Search code examples
javascriptjqueryregexemail-validationemail-client

Performance issue while evaluating email address with a regular expression


I am using below regular expression to validate email address.

/^\w+([\.-]?\w+)*@\w+([\.-]?w+)*(\.\w{2,3})+$/

Javascript Code:

var email = 'myname@company.com';

var pattern = /^\w+([\.-]?\w+)*@\w+([\.-]?w+)*(\.\w{2,3})+$/;

if(pattern.test(email)){
    return true;
}

The regex evaluates quickly when I provide the below invalid email:

aseflj#$kajsdfklasjdfklasjdfklasdfjklasdjfaklsdfjaklsdjfaklsfaksdjfkasdasdklfjaskldfjjdkfaklsdfjlak@company.com

(I added #$ in the middle of the name)

However when I try to evaluate this email it takes too much time and the browser hangs.
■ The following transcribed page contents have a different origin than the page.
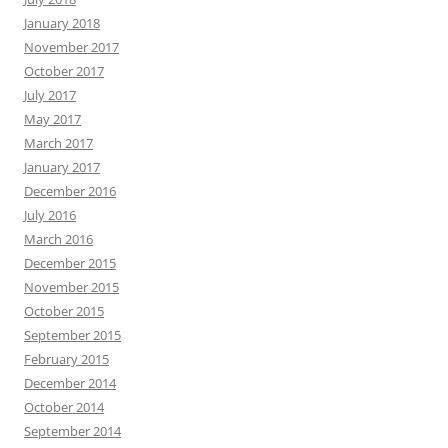
January 2018
November 2017
October 2017
July 2017
May 2017
March 2017
January 2017
December 2016
July 2016
March 2016
December 2015
November 2015
October 2015
September 2015
February 2015
December 2014
October 2014
September 2014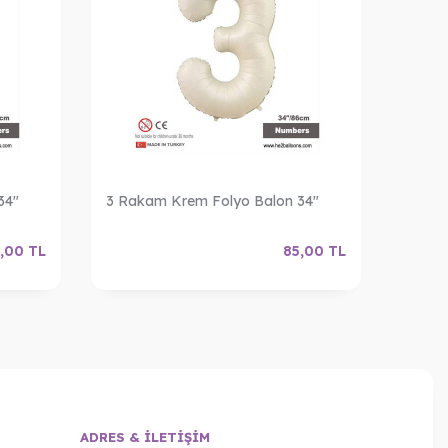
34"
3 Rakam Krem Folyo Balon 34"
4 Rak
,00
TL
85,00
TL
ADRES & İLETIŞIM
asefljkajsdfklasjdfklasjdfklasdfjklasdjfaklsdfjaklsdjfaklsfaksdjfkasdasdklfjaskldfjjdkfaklsdfjlak@company.com1

(I added com1 in the end)

I'm sure that the regex is correct but not sure why its taking so much time to evaluate the second example. If I provide an email with shorter length it evaluates quickly. See the below example

dfjjdkfaklsdfjlak@company.com1

Please help me fix the performance issue


Solution

  • Your regex runs into catastrophic backtracking. Since [\.-]? in ([\.-]?\w+)* is optional, it makes the group degenerates to (\w+)*, which is a classic case of catastrophic backtracking.

    Remove the ? resolves the issue.

    I also remove the redundant escape of . inside character class, and changed the regex a bit.

    ^\w+([.-]\w+)*@\w+([.-]\w+)*\.\w{2,3}$
    

    Do note that many new generic TLDs have more than 3 characters. Even some of the gTLD before the expansion have more than 3 characters, such as .info.

    And as it is, the regex also doesn't support internationalized domain name.